Barrick CEO: Nothing like negative interest rate, fear to drive gold price
JOHANNESBURG (miningweekly.com) – “There’s nothing like a negative real interest rate and a fear to drive the gold price,” says Barrick Gold Corporation CEO Dr Mark Bristow, who also puts money printing firmly on the list of gold price drivers.
Bristow was responding via Skype to Richard Quest on CNN’s Quest Means Business from Barrick Gold’s Pueblo Viejo gold mine, in the Dominican Republic, on the factors driving up gold equities and the gold price during this period of pandemic uncertainty.
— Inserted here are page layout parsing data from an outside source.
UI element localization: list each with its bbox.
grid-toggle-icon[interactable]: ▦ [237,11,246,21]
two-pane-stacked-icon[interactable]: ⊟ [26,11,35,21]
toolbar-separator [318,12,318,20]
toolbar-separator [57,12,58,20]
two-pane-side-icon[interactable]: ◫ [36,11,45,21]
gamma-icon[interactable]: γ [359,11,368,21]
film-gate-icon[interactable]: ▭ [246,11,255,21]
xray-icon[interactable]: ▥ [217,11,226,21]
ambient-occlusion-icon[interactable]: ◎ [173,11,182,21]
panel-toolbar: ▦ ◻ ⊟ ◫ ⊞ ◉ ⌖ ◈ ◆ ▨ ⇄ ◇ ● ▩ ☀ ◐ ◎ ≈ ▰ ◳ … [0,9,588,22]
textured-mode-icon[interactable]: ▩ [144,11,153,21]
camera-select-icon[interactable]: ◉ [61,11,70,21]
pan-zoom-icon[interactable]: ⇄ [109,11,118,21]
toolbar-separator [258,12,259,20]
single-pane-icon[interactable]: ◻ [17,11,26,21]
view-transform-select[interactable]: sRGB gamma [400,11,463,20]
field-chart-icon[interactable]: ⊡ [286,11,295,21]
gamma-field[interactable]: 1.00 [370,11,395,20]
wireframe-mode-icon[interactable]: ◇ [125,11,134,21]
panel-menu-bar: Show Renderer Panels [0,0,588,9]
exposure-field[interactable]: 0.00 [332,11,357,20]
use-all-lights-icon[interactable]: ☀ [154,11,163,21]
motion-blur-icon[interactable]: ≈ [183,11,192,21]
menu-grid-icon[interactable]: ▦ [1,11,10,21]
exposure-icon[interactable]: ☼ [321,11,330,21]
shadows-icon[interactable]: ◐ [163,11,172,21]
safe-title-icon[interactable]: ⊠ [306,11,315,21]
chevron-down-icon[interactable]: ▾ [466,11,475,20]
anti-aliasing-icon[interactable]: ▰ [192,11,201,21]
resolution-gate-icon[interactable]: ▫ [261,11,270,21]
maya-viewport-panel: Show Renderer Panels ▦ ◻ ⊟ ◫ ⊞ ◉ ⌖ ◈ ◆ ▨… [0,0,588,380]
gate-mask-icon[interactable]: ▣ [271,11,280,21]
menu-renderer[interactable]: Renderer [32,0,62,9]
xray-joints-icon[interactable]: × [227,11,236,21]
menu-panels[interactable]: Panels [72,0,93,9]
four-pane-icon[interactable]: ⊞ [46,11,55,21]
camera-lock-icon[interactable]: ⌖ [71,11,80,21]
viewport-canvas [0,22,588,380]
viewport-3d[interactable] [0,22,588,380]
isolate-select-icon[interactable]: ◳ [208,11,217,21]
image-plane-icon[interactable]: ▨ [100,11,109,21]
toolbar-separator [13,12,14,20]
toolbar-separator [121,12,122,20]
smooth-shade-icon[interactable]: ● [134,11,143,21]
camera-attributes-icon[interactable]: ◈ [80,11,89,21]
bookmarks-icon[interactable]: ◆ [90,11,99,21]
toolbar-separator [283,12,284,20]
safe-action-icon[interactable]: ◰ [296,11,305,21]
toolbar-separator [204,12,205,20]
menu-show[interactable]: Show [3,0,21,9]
With a graphic of the gold price rise to $1 850/oz flashed up on the TV screen and $2 000/oz being the next target, Quest put it to Bristow that gold had been rising extremely sharply on the international exchanges, giving rise to investment opportunity.
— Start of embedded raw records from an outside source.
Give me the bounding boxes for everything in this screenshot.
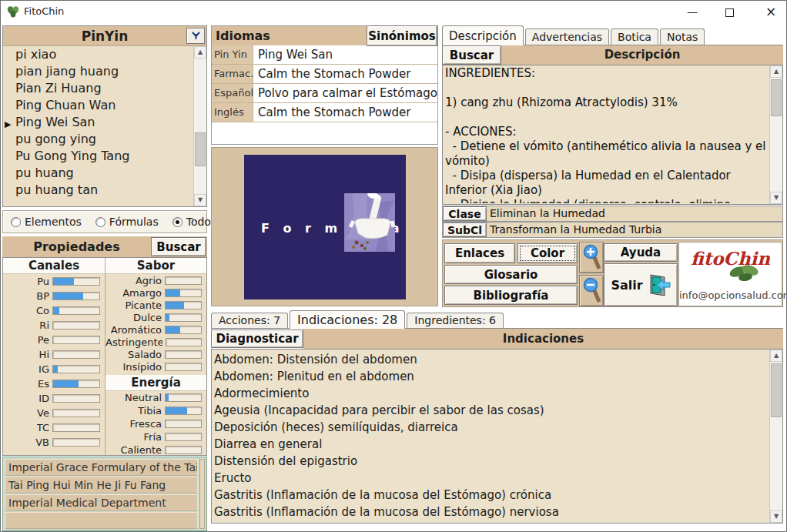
scroll-thumb[interactable] [771, 79, 782, 116]
list-item[interactable]: pu gong ying [3, 131, 206, 148]
pinyin-header: PinYin [3, 26, 206, 46]
scroll-up-icon[interactable]: ▲ [194, 46, 206, 59]
scroll-thumb[interactable] [195, 132, 206, 166]
list-item[interactable]: pi xiao [3, 46, 206, 63]
sources-panel: Imperial Grace Formulary of the Tai Ping… [2, 457, 207, 531]
description-text-area: INGREDIENTES: 1) cang zhu (Rhizoma Atrac… [442, 65, 783, 205]
pinyin-dropdown-button[interactable] [186, 28, 205, 44]
list-item-label: pu huang [15, 166, 74, 180]
radio-todo[interactable]: Todo [172, 216, 211, 228]
list-item[interactable]: pu huang [3, 165, 206, 182]
source-item[interactable]: Imperial Grace Formulary of the Tai Ping [5, 459, 198, 476]
list-item-selected[interactable]: ▶ Ping Wei San [3, 114, 206, 131]
subcl-button[interactable]: SubCl [443, 223, 487, 237]
list-item[interactable]: Ping Chuan Wan [3, 97, 206, 114]
bar-track [165, 363, 202, 371]
scroll-down-icon[interactable]: ▼ [770, 510, 782, 523]
scroll-up-icon[interactable]: ▲ [770, 65, 782, 78]
source-item[interactable]: Tai Ping Hui Min He Ji Fu Fang [5, 477, 198, 494]
list-item-label: Abdomen: Plenitud en el abdomen [214, 370, 414, 383]
clase-button[interactable]: Clase [443, 206, 487, 221]
radio-formulas[interactable]: Fórmulas [95, 216, 159, 228]
sinonimos-button[interactable]: Sinónimos [367, 25, 437, 46]
scroll-down-icon[interactable]: ▼ [770, 192, 782, 204]
flavor-row: Agrio [105, 274, 206, 286]
list-item[interactable]: pian jiang huang [3, 63, 206, 80]
list-item-label: Deposición (heces) semilíquidas, diarrei… [214, 420, 458, 434]
zoom-out-button[interactable] [579, 275, 604, 306]
color-button[interactable]: Color [517, 243, 578, 263]
energy-row: Fría [105, 430, 206, 443]
flavor-row: Amargo [105, 286, 206, 299]
description-scrollbar[interactable]: ▲ ▼ [769, 65, 782, 204]
channel-label: ID [39, 393, 49, 404]
enlaces-button[interactable]: Enlaces [444, 243, 515, 263]
propiedades-buscar-button[interactable]: Buscar [151, 237, 206, 256]
diagnosticar-button[interactable]: Diagnosticar [211, 330, 303, 348]
energy-row: Fresca [105, 417, 206, 430]
salir-button[interactable]: Salir [604, 263, 678, 306]
bibliografia-button[interactable]: Bibliografía [444, 286, 578, 305]
source-item[interactable]: Imperial Medical Department [5, 494, 198, 511]
tab-notas[interactable]: Notas [660, 28, 705, 45]
sources-scrollbar[interactable] [199, 459, 205, 529]
pinyin-scrollbar[interactable]: ▲ ▼ [193, 46, 206, 206]
list-item[interactable]: Deposición (heces) semilíquidas, diarrei… [214, 419, 768, 436]
list-item-label: Pu Gong Ying Tang [15, 149, 129, 163]
list-item[interactable]: Gastritis (Inflamación de la mucosa del … [214, 504, 768, 520]
flavor-label: Picante [125, 299, 162, 311]
bar-fill [53, 366, 58, 373]
list-item-label: Ageusia (Incapacidad para percibir el sa… [214, 403, 544, 417]
tab-botica[interactable]: Botica [611, 28, 658, 45]
clase-row: Clase Eliminan la Humedad [442, 206, 783, 222]
maximize-button[interactable] [715, 1, 743, 22]
channel-row: Pe [3, 333, 105, 347]
channel-row: Ri [3, 318, 105, 333]
tab-ingredientes[interactable]: Ingredientes: 6 [407, 313, 504, 328]
language-row: Pin Yin Ping Wei San [212, 45, 437, 65]
list-item[interactable]: Pu Gong Ying Tang [3, 148, 206, 165]
bar-track [52, 423, 100, 432]
list-item[interactable]: Eructo [214, 470, 768, 487]
ayuda-button[interactable]: Ayuda [604, 243, 678, 262]
exit-door-icon [646, 273, 671, 297]
list-item-label: pi xiao [15, 47, 56, 62]
scroll-down-icon[interactable]: ▼ [194, 194, 206, 206]
list-item[interactable]: Abdomen: Plenitud en el abdomen [214, 368, 768, 385]
description-buscar-button[interactable]: Buscar [442, 45, 501, 65]
radio-elementos[interactable]: Elementos [11, 216, 82, 228]
tab-descripcion[interactable]: Descripción [442, 25, 524, 45]
magnifier-minus-icon [582, 277, 601, 304]
indicaciones-scrollbar[interactable]: ▲ ▼ [769, 350, 782, 523]
canales-column: Canales Pu BP Co Ri Pe Hi IG Es ID Ve TC… [3, 258, 105, 455]
minimize-button[interactable]: — [678, 1, 706, 22]
list-item[interactable]: Diarrea en general [214, 436, 768, 453]
channel-label: Co [36, 305, 49, 316]
bar-track [52, 409, 100, 417]
bar-track [165, 393, 202, 402]
channel-label: IG [39, 363, 49, 375]
list-item[interactable]: Abdomen: Distensión del abdomen [214, 351, 768, 368]
language-label: Farmac. [212, 65, 253, 83]
salir-label: Salir [611, 278, 642, 293]
tab-acciones[interactable]: Acciones: 7 [211, 313, 288, 328]
list-item[interactable]: Gastritis (Inflamación de la mucosa del … [214, 487, 768, 504]
channel-label: Hi [39, 349, 49, 360]
radio-icon-selected [172, 217, 183, 227]
scroll-up-icon[interactable]: ▲ [770, 350, 782, 362]
channel-row: Pu [3, 274, 105, 289]
tab-indicaciones[interactable]: Indicaciones: 28 [290, 310, 405, 329]
channel-row: BP [3, 289, 105, 303]
list-item[interactable]: pu huang tan [3, 182, 206, 199]
bar-track [52, 394, 100, 403]
bar-fill [166, 289, 180, 296]
list-item[interactable]: Distensión del epigastrio [214, 453, 768, 470]
zoom-in-button[interactable] [579, 242, 604, 273]
glosario-button[interactable]: Glosario [444, 265, 578, 284]
list-item[interactable]: Ageusia (Incapacidad para percibir el sa… [214, 402, 768, 419]
tab-advertencias[interactable]: Advertencias [525, 28, 609, 45]
list-item[interactable]: Pian Zi Huang [3, 80, 206, 97]
close-button[interactable]: × [757, 1, 785, 22]
list-item[interactable]: Adormecimiento [214, 385, 768, 402]
scroll-thumb[interactable] [771, 363, 782, 417]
“Gold, once again, becoming exceptionally popular, whilst the pandemic has been raging. I look at Barrick’s gold share price, which I have a graph of here, and I see the way it has risen so sharply, is that simply that we all fear what’s going to come next?” asked Quest, to which Bristow responded: “There’s nothing like a negative real interest rate and a fear to drive the gold price.”
“In a time of pandemic, when people are truly catastrophising, does gold become something that you need under the bed?” Quest asked further.
“Exactly, and the important thing, as you have seen, everyone is printing now, the money printing presses are rolling, and the impact of that is negative interest rates, devaluation of paper money, and that very process drives up the value of gold because you can’t print it, and you should have some in your portfolio, and, by the way, if you look back all the way to Bretton Woods in the Seventies, whether you go back to the turn of the century, or just the last two years or five years or ten years, gold has performed at the top end of all asset classes.
“From the late Nineties to 2001, gold wasn’t in favour, but then it’s the only time we’ve seen perfect harmony across the globe, economically and socially, and I’m sad to say that we don’t see any signs of that today,” Bristow responded.